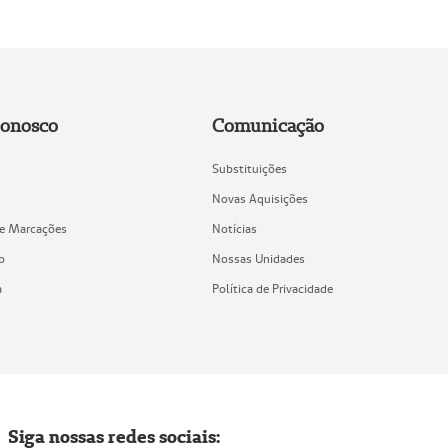
Conosco
Comunicação
Substituições
Novas Aquisições
de Marcações
Notícias
o
Nossas Unidades
a
Política de Privacidade
Siga nossas redes sociais:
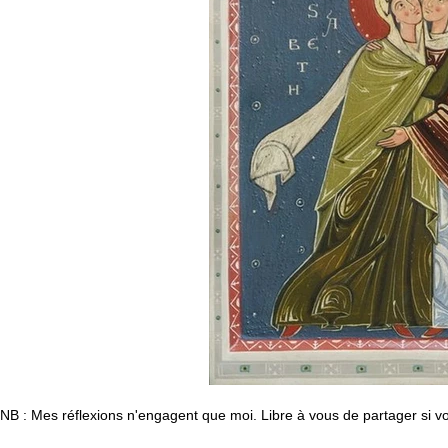
NB : Mes réflexions n'engagent que moi. Libre à vous de partager si vou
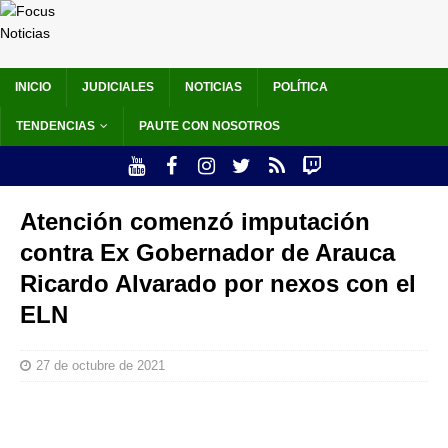
INICIO
JUDICIALES
NOTICIAS
POLÍTICA
TENDENCIAS
PAUTE CON NOSOTROS
Atención comenzó imputación
contra Ex Gobernador de Arauca
Ricardo Alvarado por nexos con el
ELN
27 de octubre de 2021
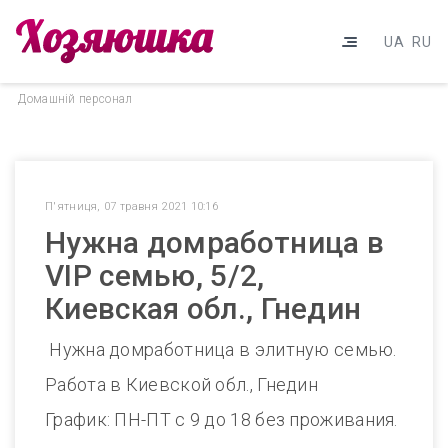
UA
RU
Домашнiй персонал
П'ятниця, 07 травня 2021 10:16
Нужна домработница в
VIP семью, 5/2,
Киевская обл., Гнедин
Нужна домработница в элитную семью.
Работа в Киевской обл., Гнедин
График: ПН-ПТ с 9 до 18 без проживания.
■ ■ ■ ■ ■
■ Work task
Reproduce the material above from its first line through the line containing "Домашнiй персонал", both ends included, and skip every picture.

■ Answer to this exercise
Conosco
Comunicação
Substituições
Novas Aquisições
de Marcações
Notícias
o
Nossas Unidades
a
Política de Privacidade
Siga nossas redes sociais:
NB : Mes réflexions n'engagent que moi. Libre à vous de partager si vou
INICIO
JUDICIALES
NOTICIAS
POLÍTICA
TENDENCIAS
PAUTE CON NOSOTROS
Atención comenzó imputación
contra Ex Gobernador de Arauca
Ricardo Alvarado por nexos con el
ELN
27 de octubre de 2021
UA
RU
Домашнiй персонал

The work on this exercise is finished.